* [EXERCISE REQUIREMENTS]
Before you return the entries below, strip out the pictures and keep all else exact.

* [SUPPLIED RECORDS]
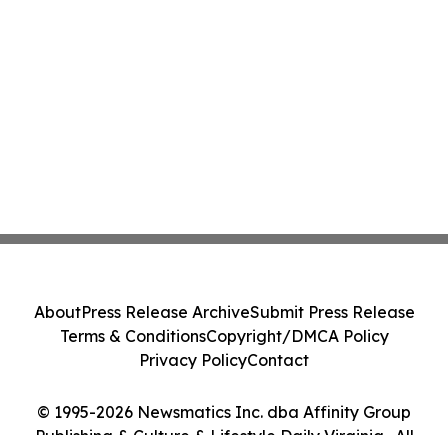
About
Press Release Archive
Submit Press Release
Terms & Conditions
Copyright/DMCA Policy
Privacy Policy
Contact
© 1995-2026 Newsmatics Inc. dba Affinity Group
Publishing & Culture & Lifestyle Daily Virginia . All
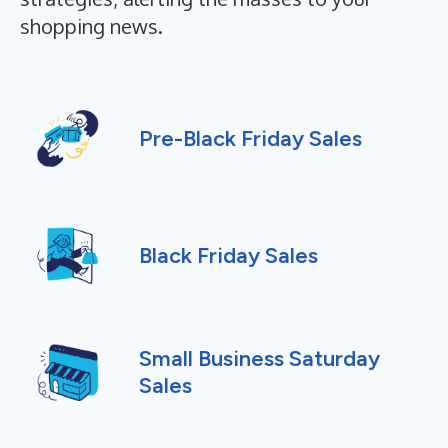
shopping news.
Pre-Black Friday Sales
Black Friday Sales
Small Business Saturday
Sales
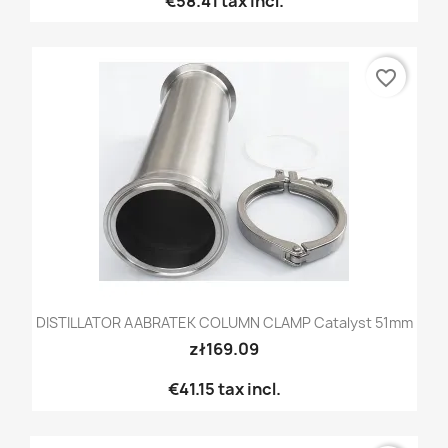
€58.41
tax incl.
favorite_border
DISTILLATOR AABRATEK COLUMN CLAMP Catalyst 51mm
zł169.09
€41.15
tax incl.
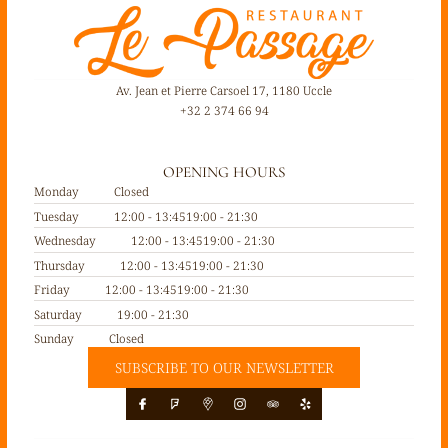
Av. Jean et Pierre Carsoel 17, 1180 Uccle
+32 2 374 66 94
OPENING HOURS
Monday
Closed
Tuesday
12:00 - 13:45
19:00 - 21:30
Wednesday
12:00 - 13:45
19:00 - 21:30
Thursday
12:00 - 13:45
19:00 - 21:30
Friday
12:00 - 13:45
19:00 - 21:30
Saturday
19:00 - 21:30
Sunday
Closed
SUBSCRIBE TO OUR NEWSLETTER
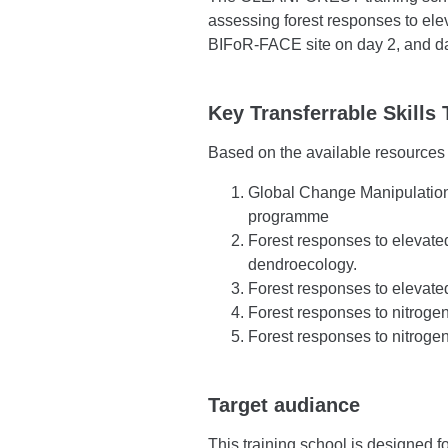
assessing forest responses to el
BIFoR-FACE site on day 2, and dat
Key Transferrable Skills 
Based on the available resources a
Global Change Manipulation
programme
Forest responses to elevat
dendroecology.
Forest responses to elevat
Forest responses to nitrogen
Forest responses to nitroge
Target audiance
This training school is designed f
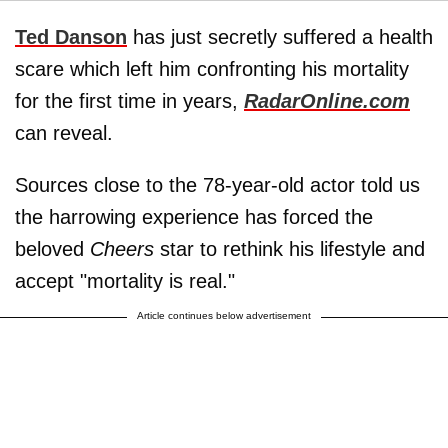
Ted Danson
has just secretly suffered a health
scare which left him confronting his mortality
for the first time in years,
RadarOnline.com
can reveal.
Sources close to the 78-year-old actor told us
the harrowing experience has forced the
beloved
Cheers
star to rethink his lifestyle and
accept "mortality is real."
Article continues below advertisement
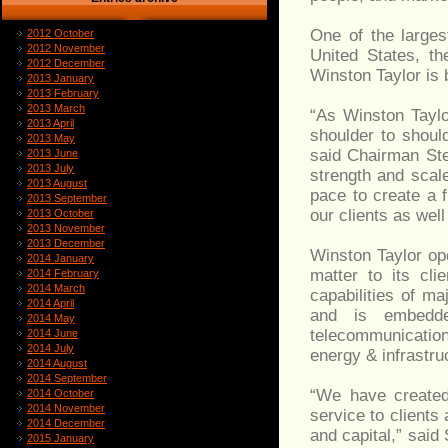
One of the larges
2012 October
2012 November
United States, t
2012 December
Winston Taylor is b
2013 January
2013 February
2013 March
“As Winston Taylo
2013 April
shoulder to should
2013 May
said Chairman St
2013 June
2013 July
strength and scal
2013 August
pace to create a f
2013 September
our clients as wel
2013 October
2013 November
2013 December
Winston Taylor op
2014 January
matter to its cli
2014 February
2014 March
capabilities of maj
2014 April
and is embedde
2014 May
telecommunication
2014 June
2014 July
energy & infrastru
2014 August
2014 September
“We have created 
2014 October
2014 November
service to clients 
2014 December
and capital,” sai
2015 January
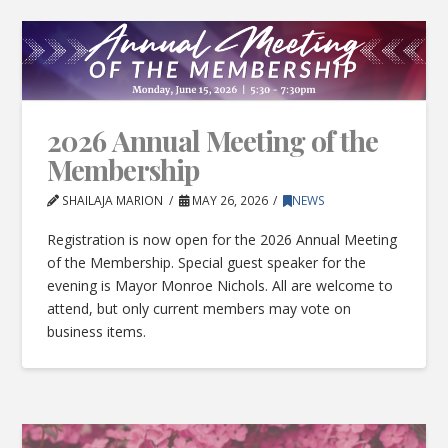
2026 Annual Meeting of the
Membership
SHAILAJA MARION
MAY 26, 2026
NEWS
Registration is now open for the 2026 Annual Meeting
of the Membership. Special guest speaker for the
evening is Mayor Monroe Nichols. All are welcome to
attend, but only current members may vote on
business items.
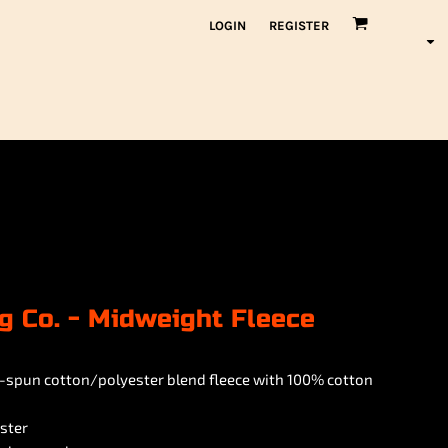
LOGIN
REGISTER
g Co. - Midweight Fleece
ing-spun cotton/polyester blend fleece with 100% cotton
ster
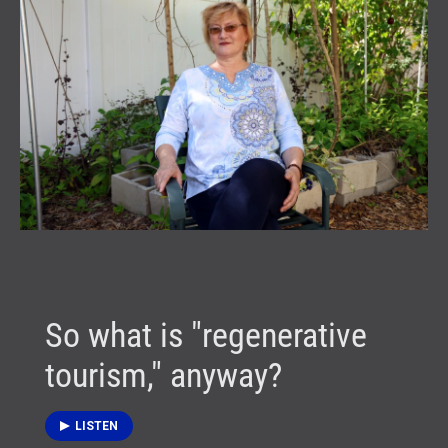
So what is "regenerative
tourism," anyway?
LISTEN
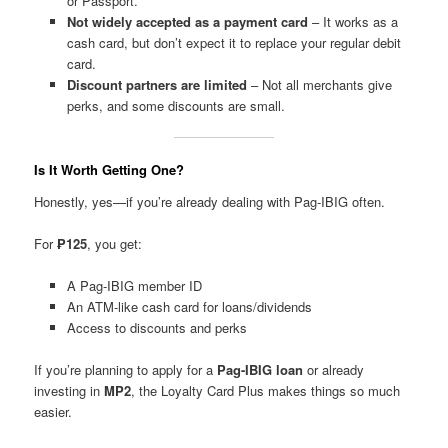
or Passport.
Not widely accepted as a payment card
– It works as a
cash card, but don’t expect it to replace your regular debit
card.
Discount partners are limited
– Not all merchants give
perks, and some discounts are small.
Is It Worth Getting One?
Honestly, yes—if you’re already dealing with Pag-IBIG often.
For
₱125
, you get:
A Pag-IBIG member ID
An ATM-like cash card for loans/dividends
Access to discounts and perks
If you’re planning to apply for a
Pag-IBIG loan
or already
investing in
MP2
, the Loyalty Card Plus makes things so much
easier.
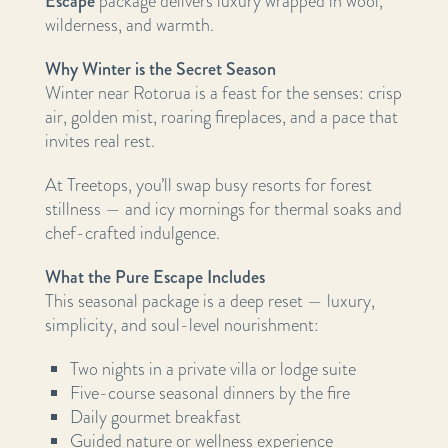
Escape
package delivers luxury wrapped in wool,
wilderness, and warmth.
Why Winter is the Secret Season
Winter near Rotorua is a feast for the senses: crisp
air, golden mist, roaring fireplaces, and a pace that
invites real rest.
At Treetops, you’ll swap busy resorts for forest
stillness — and icy mornings for thermal soaks and
chef-crafted indulgence.
What the Pure Escape Includes
This seasonal package is a deep reset — luxury,
simplicity, and soul-level nourishment:
Two nights in a private villa or lodge suite
Five-course seasonal dinners by the fire
Daily gourmet breakfast
Guided nature or wellness experience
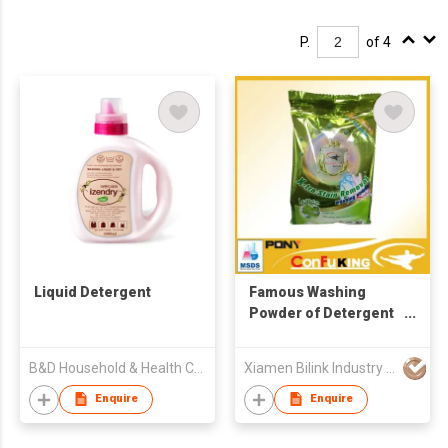
P.
of 4
Liquid Detergent
Famous Washing
Powder of Detergent
for Laundry
B&D Household & Health Co Ltd
Xiamen Bilink Industry Co Ltd
Enquire
Enquire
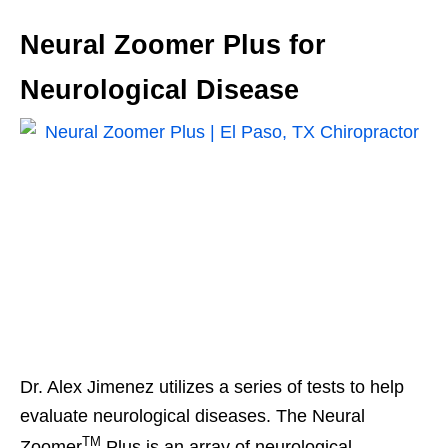
Neural Zoomer Plus for
Neurological Disease
Dr. Alex Jimenez utilizes a series of tests to help
evaluate neurological diseases. The Neural
TM
Zoomer
Plus is an array of neurological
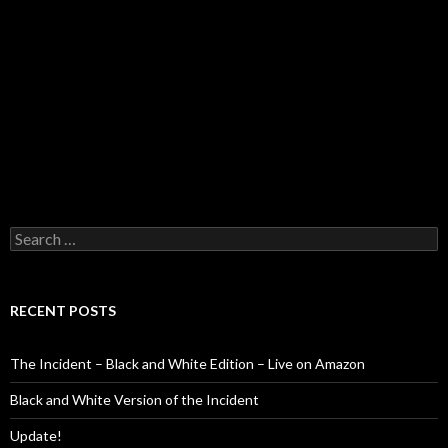
Search
for:
RECENT POSTS
The Incident – Black and White Edition – Live on Amazon
Black and White Version of the Incident
Update!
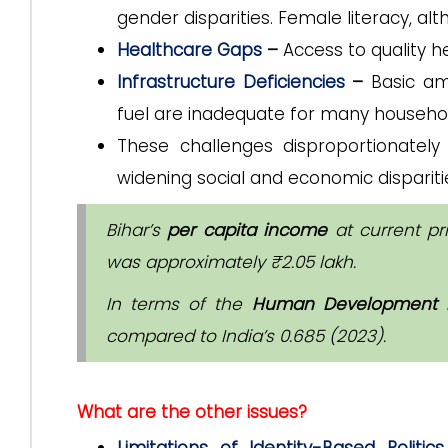
gender disparities. Female literacy, al
Healthcare Gaps
–
Access to quality he
Infrastructure Deficiencies
–
Basic am
fuel are inadequate for many househo
These challenges disproportionatel
widening social and economic dispariti
Bihar’s
per capita income
at current pr
was approximately ₹2.05 lakh.
In terms of the
Human Development I
compared to India’s 0.685 (2023).
What are the other issues?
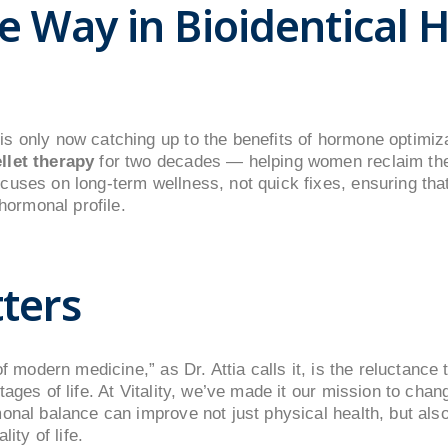
e Way in Bioidentical
s only now catching up to the benefits of hormone optimiza
llet therapy
for two decades — helping women reclaim the
uses on long-term wellness, not quick fixes, ensuring that
 hormonal profile.
ters
of modern medicine,” as Dr. Attia calls it, is the reluctanc
tages of life. At Vitality, we’ve made it our mission to cha
onal balance can improve not just physical health, but als
ity of life.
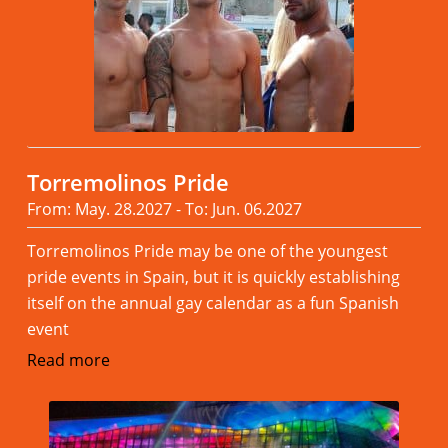
Torremolinos Pride
From: May. 28.2027 - To: Jun. 06.2027
Torremolinos Pride may be one of the youngest
pride events in Spain, but it is quickly establishing
itself on the annual gay calendar as a fun Spanish
event
Read more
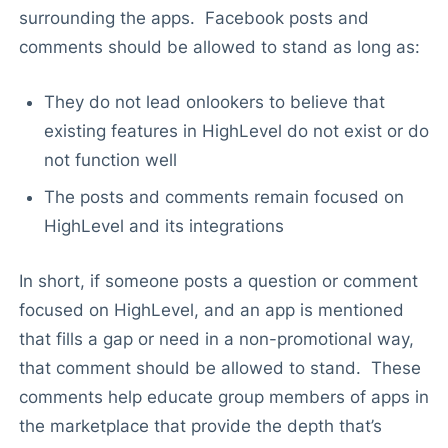
surrounding the apps. Facebook posts and
comments should be allowed to stand as long as:
They do not lead onlookers to believe that
existing features in HighLevel do not exist or do
not function well
The posts and comments remain focused on
HighLevel and its integrations
In short, if someone posts a question or comment
focused on HighLevel, and an app is mentioned
that fills a gap or need in a non-promotional way,
that comment should be allowed to stand. These
comments help educate group members of apps in
the marketplace that provide the depth that’s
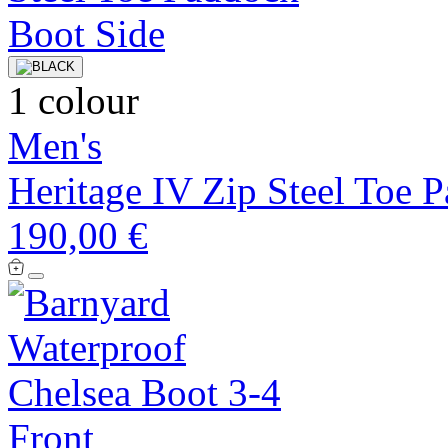
1 colour
Men's
Heritage IV Zip Steel Toe 
190,00 €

* [RESULT OF THE EXERCISE]
About
Press Release Archive
Submit Press Release
Terms & Conditions
Copyright/DMCA Policy
Privacy Policy
Contact
© 1995-2026 Newsmatics Inc. dba Affinity Group
Publishing & Culture & Lifestyle Daily Virginia . All
shopping news.
Pre-Black Friday Sales
Black Friday Sales
Small Business Saturday
Sales
€58.41
tax incl.
favorite_border
DISTILLATOR AABRATEK COLUMN CLAMP Catalyst 51mm
zł169.09
€41.15
tax incl.
Av. Jean et Pierre Carsoel 17, 1180 Uccle
+32 2 374 66 94
OPENING HOURS
Monday
Closed
Tuesday
12:00 - 13:45
19:00 - 21:30
Wednesday
12:00 - 13:45
19:00 - 21:30
Thursday
12:00 - 13:45
19:00 - 21:30
Friday
12:00 - 13:45
19:00 - 21:30
Saturday
19:00 - 21:30
Sunday
Closed
SUBSCRIBE TO OUR NEWSLETTER
assessing forest responses to el
BIFoR-FACE site on day 2, and dat
Key Transferrable Skills 
Based on the available resources a
Global Change Manipulation
programme
Forest responses to elevat
dendroecology.
Forest responses to elevat
Forest responses to nitrogen
Forest responses to nitroge
Target audiance
This training school is designed f
Ted Danson
has just secretly suffered a health
scare which left him confronting his mortality
for the first time in years,
RadarOnline.com
can reveal.
Sources close to the 78-year-old actor told us
the harrowing experience has forced the
beloved
Cheers
star to rethink his lifestyle and
accept "mortality is real."
Article continues below advertisement
One of the larges
2012 October
2012 November
United States, t
2012 December
Winston Taylor is b
2013 January
2013 February
2013 March
“As Winston Taylo
2013 April
shoulder to should
2013 May
said Chairman St
2013 June
2013 July
strength and scal
2013 August
pace to create a f
2013 September
our clients as wel
2013 October
2013 November
2013 December
Winston Taylor op
2014 January
matter to its cli
2014 February
2014 March
capabilities of maj
2014 April
and is embedde
2014 May
telecommunication
2014 June
2014 July
energy & infrastru
2014 August
2014 September
“We have created 
2014 October
2014 November
service to clients 
2014 December
and capital,” sai
2015 January
2026 Annual Meeting of the
Membership
SHAILAJA MARION
MAY 26, 2026
NEWS
Registration is now open for the 2026 Annual Meeting
of the Membership. Special guest speaker for the
evening is Mayor Monroe Nichols. All are welcome to
attend, but only current members may vote on
business items.
LOGIN
REGISTER
g Co. - Midweight Fleece
ing-spun cotton/polyester blend fleece with 100% cotton
ster
So what is "regenerative
tourism," anyway?
LISTEN
or Passport.
Not widely accepted as a payment card
– It works as a
cash card, but don’t expect it to replace your regular debit
card.
Discount partners are limited
– Not all merchants give
perks, and some discounts are small.
Is It Worth Getting One?
Honestly, yes—if you’re already dealing with Pag-IBIG often.
For
₱125
, you get:
A Pag-IBIG member ID
An ATM-like cash card for loans/dividends
Access to discounts and perks
If you’re planning to apply for a
Pag-IBIG loan
or already
investing in
MP2
, the Loyalty Card Plus makes things so much
easier.
Escape
package delivers luxury wrapped in wool,
wilderness, and warmth.
Why Winter is the Secret Season
Winter near Rotorua is a feast for the senses: crisp
air, golden mist, roaring fireplaces, and a pace that
invites real rest.
At Treetops, you’ll swap busy resorts for forest
stillness — and icy mornings for thermal soaks and
chef-crafted indulgence.
What the Pure Escape Includes
This seasonal package is a deep reset — luxury,
simplicity, and soul-level nourishment:
Two nights in a private villa or lodge suite
Five-course seasonal dinners by the fire
Daily gourmet breakfast
Guided nature or wellness experience
P.
of 4
Liquid Detergent
Famous Washing
Powder of Detergent
for Laundry
B&D Household & Health Co Ltd
Xiamen Bilink Industry Co Ltd
Enquire
Enquire
Neural Zoomer Plus for
Neurological Disease
Dr. Alex Jimenez utilizes a series of tests to help
evaluate neurological diseases. The Neural
TM
Zoomer
Plus is an array of neurological
Search
for:
RECENT POSTS
The Incident – Black and White Edition – Live on Amazon
Black and White Version of the Incident
Update!
gender disparities. Female literacy, al
Healthcare Gaps
–
Access to quality he
Infrastructure Deficiencies
–
Basic am
fuel are inadequate for many househo
These challenges disproportionatel
widening social and economic dispariti
Bihar’s
per capita income
at current pr
was approximately ₹2.05 lakh.
In terms of the
Human Development I
compared to India’s 0.685 (2023).
What are the other issues?
e Way in Bioidentical
s only now catching up to the benefits of hormone optimiza
llet therapy
for two decades — helping women reclaim the
uses on long-term wellness, not quick fixes, ensuring that
 hormonal profile.
ters
of modern medicine,” as Dr. Attia calls it, is the reluctanc
tages of life. At Vitality, we’ve made it our mission to cha
onal balance can improve not just physical health, but als
ity of life.
Torremolinos Pride
From: May. 28.2027 - To: Jun. 06.2027
Torremolinos Pride may be one of the youngest
pride events in Spain, but it is quickly establishing
itself on the annual gay calendar as a fun Spanish
event
Read more
surrounding the apps. Facebook posts and
comments should be allowed to stand as long as:
They do not lead onlookers to believe that
existing features in HighLevel do not exist or do
not function well
The posts and comments remain focused on
HighLevel and its integrations
In short, if someone posts a question or comment
focused on HighLevel, and an app is mentioned
that fills a gap or need in a non-promotional way,
that comment should be allowed to stand. These
comments help educate group members of apps in
the marketplace that provide the depth that’s
1 colour
Men's
Heritage IV Zip Steel Toe 
190,00 €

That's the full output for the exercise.